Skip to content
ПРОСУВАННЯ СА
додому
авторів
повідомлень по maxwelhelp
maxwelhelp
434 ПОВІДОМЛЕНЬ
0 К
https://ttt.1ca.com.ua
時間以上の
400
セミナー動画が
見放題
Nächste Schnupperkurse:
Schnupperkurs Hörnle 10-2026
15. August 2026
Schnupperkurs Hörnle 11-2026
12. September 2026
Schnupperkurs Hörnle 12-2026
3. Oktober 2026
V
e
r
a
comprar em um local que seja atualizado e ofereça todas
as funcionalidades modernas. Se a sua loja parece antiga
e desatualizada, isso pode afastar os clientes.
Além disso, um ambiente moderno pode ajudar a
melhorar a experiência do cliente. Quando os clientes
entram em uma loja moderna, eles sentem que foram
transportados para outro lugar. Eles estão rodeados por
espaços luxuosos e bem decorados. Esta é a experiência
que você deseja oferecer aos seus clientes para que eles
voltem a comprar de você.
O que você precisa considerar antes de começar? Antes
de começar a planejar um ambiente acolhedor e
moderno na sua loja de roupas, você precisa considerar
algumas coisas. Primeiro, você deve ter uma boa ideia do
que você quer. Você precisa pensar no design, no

========================

Task brief →
With nothing left out, transcribe the records above exactly.

Response →
Skip to content
ПРОСУВАННЯ СА
додому
авторів
повідомлень по maxwelhelp
maxwelhelp
434 ПОВІДОМЛЕНЬ
0 К
https://ttt.1ca.com.ua
時間以上の
400
セミナー動画が
見放題
Nächste Schnupperkurse:
Schnupperkurs Hörnle 10-2026
15. August 2026
Schnupperkurs Hörnle 11-2026
12. September 2026
Schnupperkurs Hörnle 12-2026
3. Oktober 2026
V
e
r
a
comprar em um local que seja atualizado e ofereça todas
as funcionalidades modernas. Se a sua loja parece antiga
e desatualizada, isso pode afastar os clientes.
Além disso, um ambiente moderno pode ajudar a
melhorar a experiência do cliente. Quando os clientes
entram em uma loja moderna, eles sentem que foram
transportados para outro lugar. Eles estão rodeados por
espaços luxuosos e bem decorados. Esta é a experiência
que você deseja oferecer aos seus clientes para que eles
voltem a comprar de você.
O que você precisa considerar antes de começar? Antes
de começar a planejar um ambiente acolhedor e
moderno na sua loja de roupas, você precisa considerar
algumas coisas. Primeiro, você deve ter uma boa ideia do
que você quer. Você precisa pensar no design, no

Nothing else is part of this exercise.